## WHAT TO PRODUCE
Lines in the listing that hold the string "skall" need to be tallied, and the total given alone.

※ ※ ※

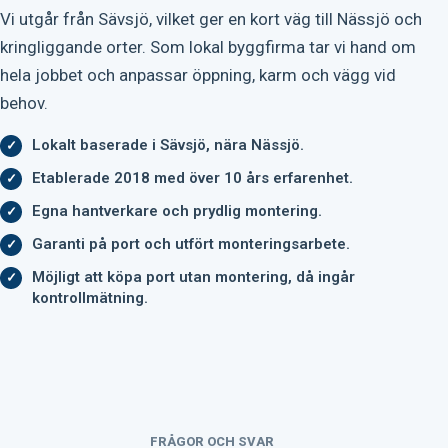
Vi utgår från Sävsjö, vilket ger en kort väg till Nässjö och
kringliggande orter. Som lokal byggfirma tar vi hand om
hela jobbet och anpassar öppning, karm och vägg vid
behov.
Lokalt baserade i Sävsjö, nära Nässjö.
Etablerade 2018 med över 10 års erfarenhet.
Egna hantverkare och prydlig montering.
Garanti på port och utfört monteringsarbete.
Möjligt att köpa port utan montering, då ingår
kontrollmätning.
FRÅGOR OCH SVAR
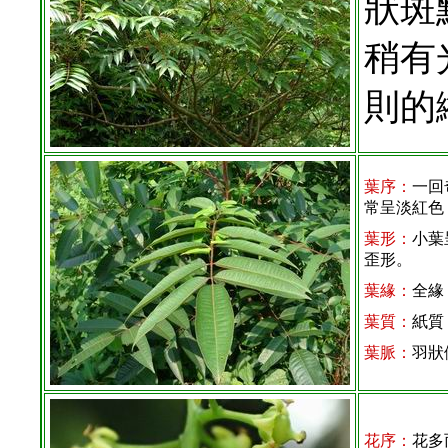
狀斑
稍有
則的
葉序：
一回
常呈淡紅色
葉形：
小葉
歪形。
葉緣：
全緣
葉質：
紙質
葉脈：
羽狀
花序：
花多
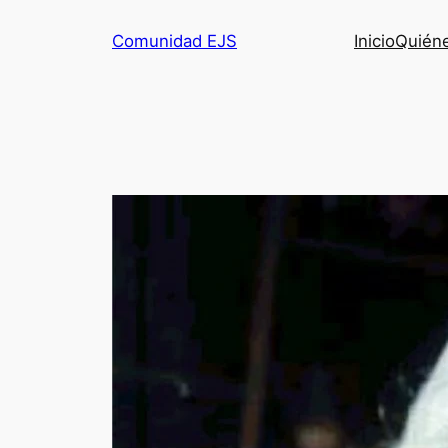
Comunidad EJS
Inicio
Quién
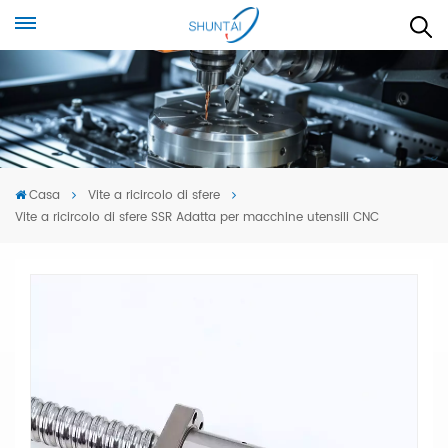
Casa
Vite a ricircolo di sfere
Vite a ricircolo di sfere SSR Adatta per macchine utensili CNC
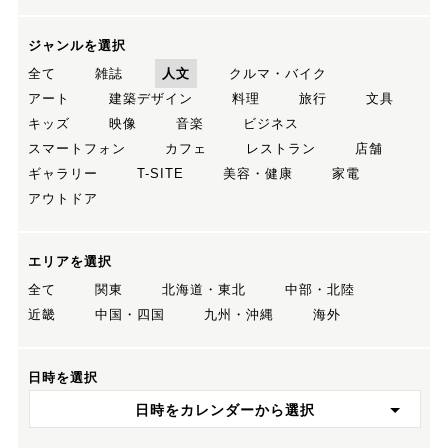
ジャンルを選択
全て
雑誌
人文
クルマ・バイク
アート
建築デザイン
料理
旅行
文具
キッズ
映像
音楽
ビジネス
スマートフォン
カフェ
レストラン
店舗
ギャラリー
T-SITE
美容・健康
家電
アウトドア
エリアを選択
全て
関東
北海道・東北
中部・北陸
近畿
中国・四国
九州・沖縄
海外
日時を選択
日時をカレンダーから選択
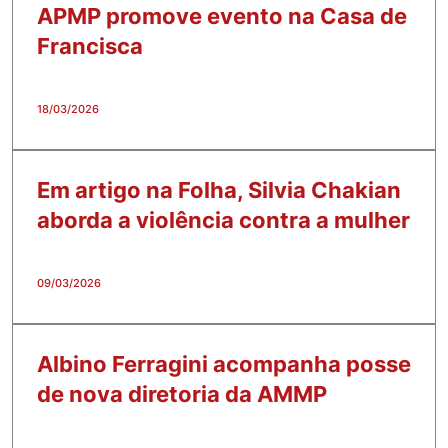
APMP promove evento na Casa de
Francisca
18/03/2026
Em artigo na Folha, Silvia Chakian
aborda a violência contra a mulher
09/03/2026
Albino Ferragini acompanha posse
de nova diretoria da AMMP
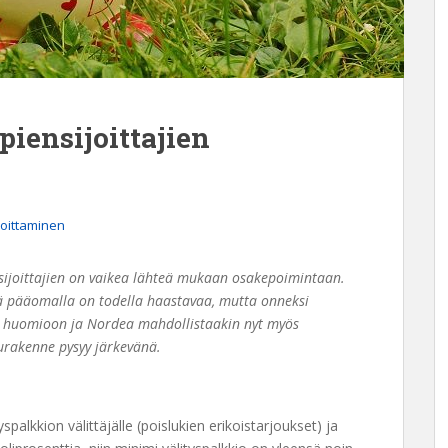
iensijoittajien
joittaminen
ensijoittajien on vaikea lähteä mukaan osakepoimintaan.
ä pääomalla on todella haastavaa, mutta onneksi
t huomioon ja Nordea mahdollistaakin nyt myös
lurakenne pysyy järkevänä.
palkkion välittäjälle (poislukien erikoistarjoukset) ja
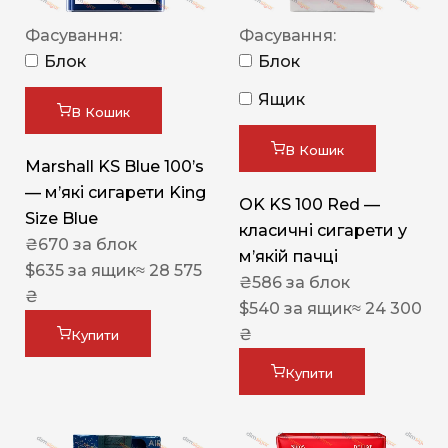
Фасування:
Фасування:
Блок
Блок
Ящик
В Кошик
В Кошик
Marshall KS Blue 100’s
— м’які сигарети King
OK KS 100 Red —
Size Blue
класичні сигарети у
₴
670
за блок
м’якій пачці
$
635
за ящик
≈ 28 575
₴
586
за блок
₴
$
540
за ящик
≈ 24 300
₴
Купити
Купити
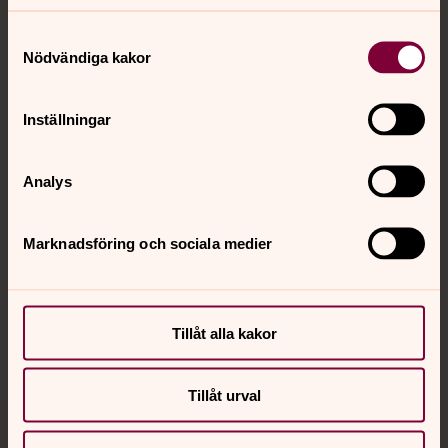
Samtyckesval
Nödvändiga kakor
Kontakt
Inställningar
Kalender
Analys
Hitta snabbt
Marknadsföring och sociala medier
Sociala kanaler
Tillåt alla kakor
Tillåt urval
Jourhavande präst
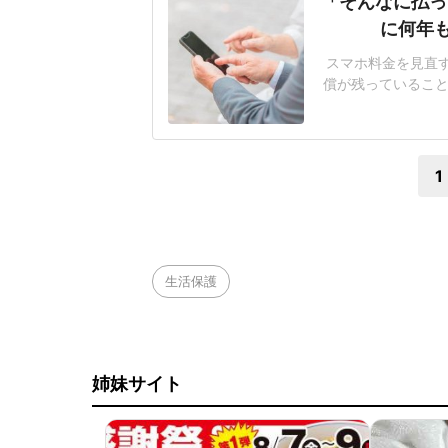
「そんなに払っ
に何年
スマホ料金を見直
償が残っていること
まとまった負担に
いた事例をもとに、
の父親、携帯会社の
1
生活保護
姉妹サイト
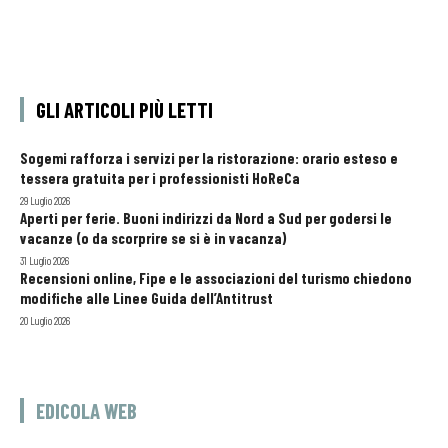
GLI ARTICOLI PIÙ LETTI
Sogemi rafforza i servizi per la ristorazione: orario esteso e
tessera gratuita per i professionisti HoReCa
29 Luglio 2026
Aperti per ferie. Buoni indirizzi da Nord a Sud per godersi le
vacanze (o da scorprire se si è in vacanza)
31 Luglio 2026
Recensioni online, Fipe e le associazioni del turismo chiedono
modifiche alle Linee Guida dell’Antitrust
20 Luglio 2026
EDICOLA WEB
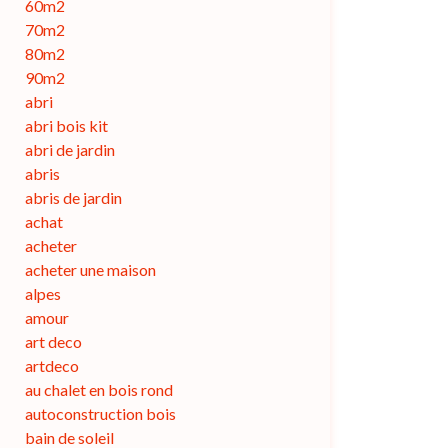
60m2
70m2
80m2
90m2
abri
abri bois kit
abri de jardin
abris
abris de jardin
achat
acheter
acheter une maison
alpes
amour
art deco
artdeco
au chalet en bois rond
autoconstruction bois
bain de soleil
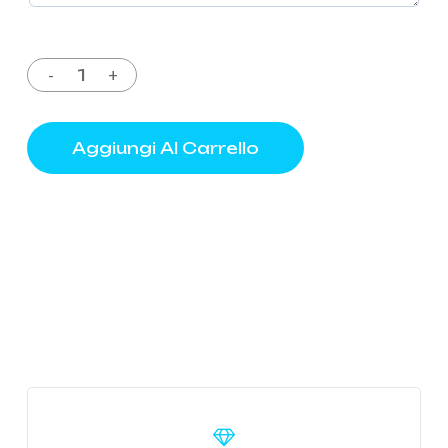
Aggiungi Al Carrello
Learn
more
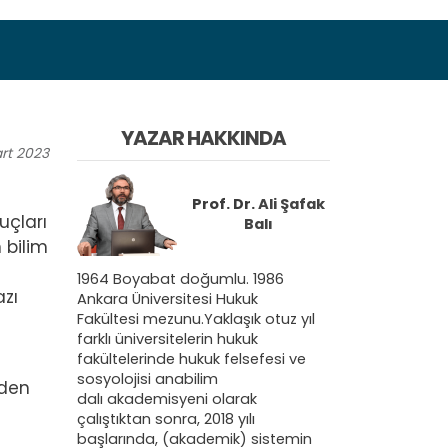
YAZAR HAKKINDA
rt
2023
Prof. Dr.
Ali Şafak
uçları
Balı
 bilim
1964 Boyabat doğumlu. 1986
zı
Ankara Üniversitesi Hukuk
Fakültesi mezunu.Yaklaşık otuz yıl
farklı üniversitelerin hukuk
fakültelerinde hukuk felsefesi ve
sosyolojisi anabilim
nden
dalı akademisyeni olarak
çalıştıktan sonra, 2018 yılı
başlarında, (akademik) sistemin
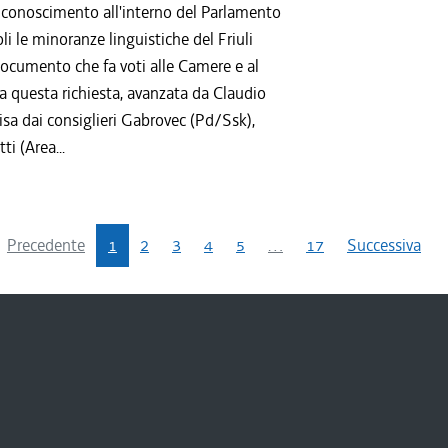
 riconoscimento all'interno del Parlamento
i le minoranze linguistiche del Friuli
documento che fa voti alle Camere e al
a questa richiesta, avanzata da Claudio
sa dai consiglieri Gabrovec (Pd/Ssk),
ti (Area...
Precedente
1
2
3
4
5
…
17
Successiva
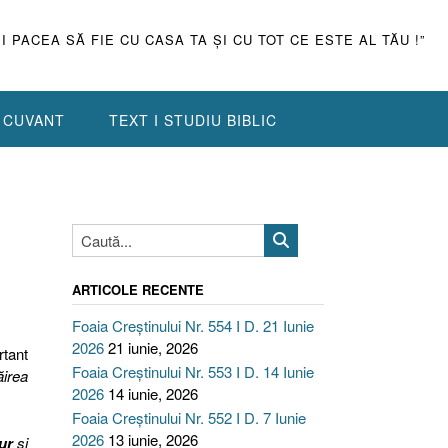
ŞI PACEA SĂ FIE CU CASA TA ŞI CU TOT CE ESTE AL TĂU !”
N CUVANT
TEXT I STUDIU BIBLIC
ARTICOLE RECENTE
Foaia Creștinului Nr. 554 I D. 21 Iunie
2026
21 iunie, 2026
rtant
Foaia Creștinului Nr. 553 I D. 14 Iunie
ăirea
2026
14 iunie, 2026
Foaia Creștinului Nr. 552 I D. 7 Iunie
2026
13 iunie, 2026
ur
şi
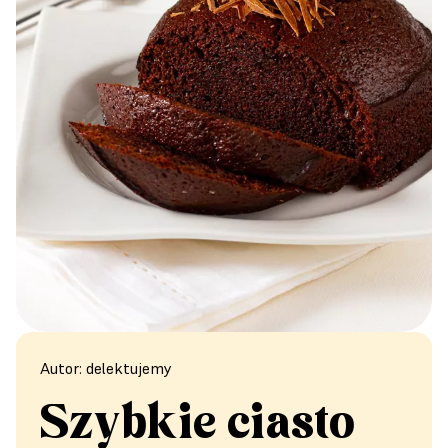
Autor: delektujemy
Szybkie ciasto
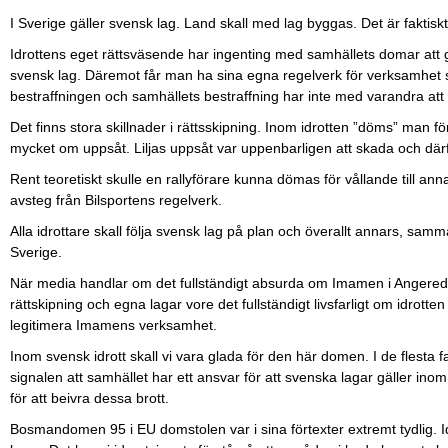
I Sverige gäller svensk lag. Land skall med lag byggas. Det är faktiskt
Idrottens eget rättsväsende har ingenting med samhällets domar att gö
svensk lag. Däremot får man ha sina egna regelverk för verksamhet so
bestraffningen och samhällets bestraffning har inte med varandra att
Det finns stora skillnader i rättsskipning. Inom idrotten ”döms” man 
mycket om uppsåt. Liljas uppsåt var uppenbarligen att skada och där
Rent teoretiskt skulle en rallyförare kunna dömas för vållande till 
avsteg från Bilsportens regelverk.
Alla idrottare skall följa svensk lag på plan och överallt annars, samma
Sverige.
När media handlar om det fullständigt absurda om Imamen i Anger
rättskipning och egna lagar vore det fullständigt livsfarligt om idrot
legitimera Imamens verksamhet.
Inom svensk idrott skall vi vara glada för den här domen. I de flesta fa
signalen att samhället har ett ansvar för att svenska lagar gäller ino
för att beivra dessa brott.
Bosmandomen 95 i EU domstolen var i sina förtexter extremt tydlig. Id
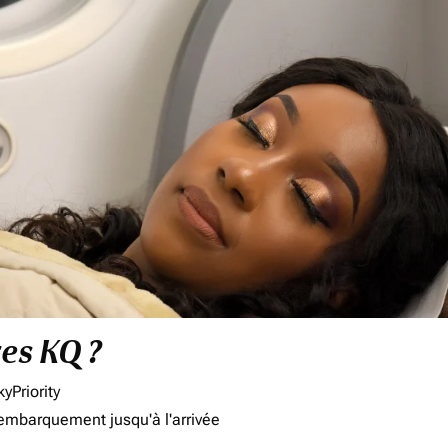
res KQ ?
yPriority
'embarquement jusqu'à l'arrivée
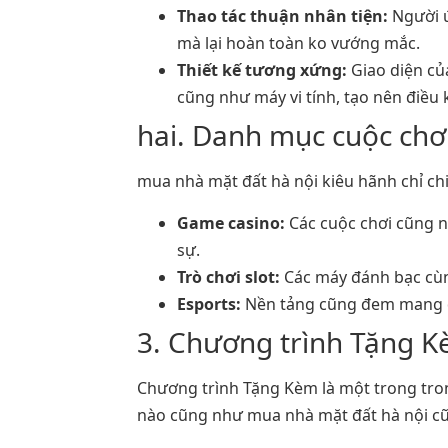
Thao tác thuận nhân tiện:
Người ứ
mà lại hoàn toàn ko vướng mắc.
Thiết kế tương xứng:
Giao diện củ
cũng như máy vi tính, tạo nên điều 
hai. Danh mục cuộc chơ
mua nhà mặt đất hà nội kiêu hãnh chỉ c
Game casino:
Các cuộc chơi cũng nh
sự.
Trò chơi slot:
Các máy đánh bạc cùng
Esports:
Nền tảng cũng đem mang đế
3. Chương trình Tặng 
Chương trình Tặng Kèm là một trong tro
nào cũng như mua nhà mặt đất hà nội cũ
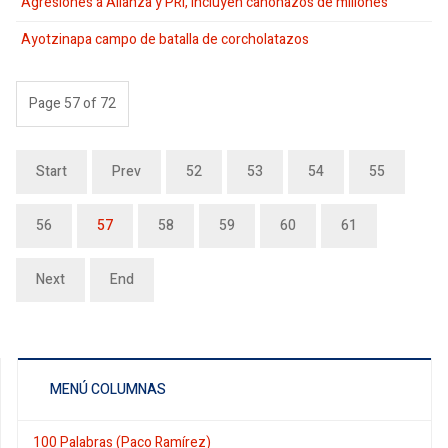
Agresiones a Alianza y PRI, incluyen cañonazos de millones
Ayotzinapa campo de batalla de corcholatazos
Page 57 of 72
Start
Prev
52
53
54
55
56
57
58
59
60
61
Next
End
MENÚ COLUMNAS
100 Palabras (Paco Ramírez)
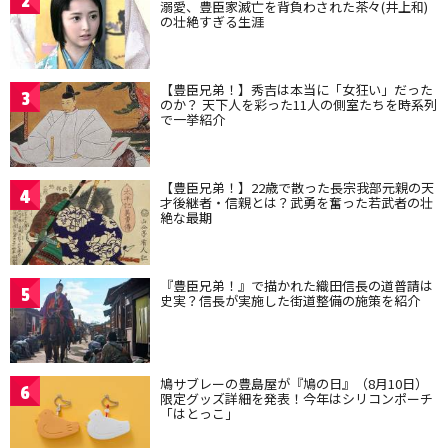
2
溺愛、豊臣家滅亡を背負わされた茶々(井上和)
の壮絶すぎる生涯
【豊臣兄弟！】秀吉は本当に「女狂い」だった
3
のか？ 天下人を彩った11人の側室たちを時系列
で一挙紹介
【豊臣兄弟！】22歳で散った長宗我部元親の天
4
才後継者・信親とは？武勇を奮った若武者の壮
絶な最期
『豊臣兄弟！』で描かれた織田信長の道普請は
5
史実？信長が実施した街道整備の施策を紹介
鳩サブレーの豊島屋が『鳩の日』（8月10日）
6
限定グッズ詳細を発表！今年はシリコンポーチ
「はとっこ」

※ ※ ※

## ANSWER SPACE
3